LISTEN. It’s the turn of the (19th to the 20th) century, James is cultivating his friendly philosophical antagonism and personal friendship with Josiah Royce…
who said: “I teach at Harvard that the world and the heavens, and the stars are all real, but not so damned real, you see.”
In this photo James has just goaded Royce with the taunt: “Look out, Royce. Damn the Absolute, I say!” (The Absolute was Royce’s and the other Idealists’ name for, for lack of a better name, God.)
…and he ‘s still hiking too much. He’s working on, and fretting about, the impending Gifford Lectures in Edinburgh, Scotland that will eventually become Varieties of Religious Experience. But a collapse in December ’99 necessitates their postponement.
“The problem I have set myself is a hard one; 1st to defend against all the prejudices of my [profession], ‘experience’ against ‘philosophy’ as being the real backbone of the world’s religious life… and second, to make the hearer or reader believe what I myself invincibly do believe, that although all the special manifestations of religion may have been absurd (I mean its creeds and theories) yet the life of it as a whole is mankind’s most important function.”

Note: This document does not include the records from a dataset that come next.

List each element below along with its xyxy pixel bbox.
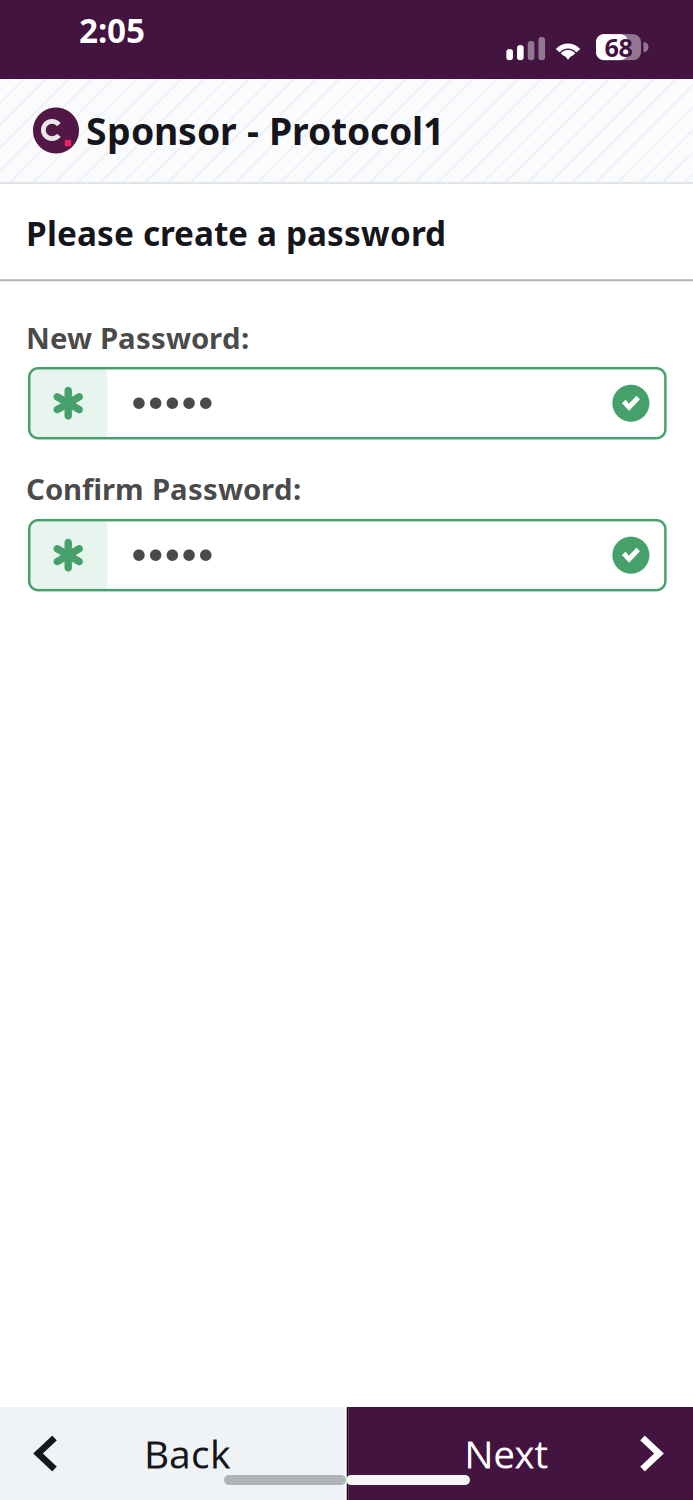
staticText: Confirm Password: — [26, 469, 301, 508]
button[interactable]: Next — [348, 1407, 693, 1500]
button[interactable] — [29, 368, 665, 438]
button[interactable]: Back — [0, 1407, 345, 1500]
staticText: New Password: — [26, 318, 249, 357]
staticText: Sponsor - Protocol1 — [86, 106, 444, 155]
staticText: Please create a password — [26, 211, 446, 255]
button[interactable] — [29, 520, 665, 590]
staticText: Next — [464, 1428, 548, 1479]
staticText: 68 — [604, 30, 632, 64]
staticText: 2:05 — [79, 8, 145, 52]
staticText: Back — [144, 1428, 231, 1479]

We’ve already noted that, for James, the religious impulse is less motivated by questions about God than by the universal urge for better, richer, more meaningful life. Experience, including religious experience, is to be taken seriously whenever it aspires to serve that purpose. Much philosophical discourse about religion is logically and technically correct, but fails to grasp the life-affirming motivation that made James a friend (if not a practitioner) of religious faith. (And then there’s the Nietzschean critique, according to which religion is intrinsically life-negating. James was more cognizant of religion’s naturalistic roots and fruits.)
James really means what he says. Religious creeds and theories are absurd, and he has no interest in “your ordinary religious believer, who follows the conventional observances of his country, whether it be Buddhist, Christian, or Mohammedan. His religion has been made for him by others, communicated to him by tradition…”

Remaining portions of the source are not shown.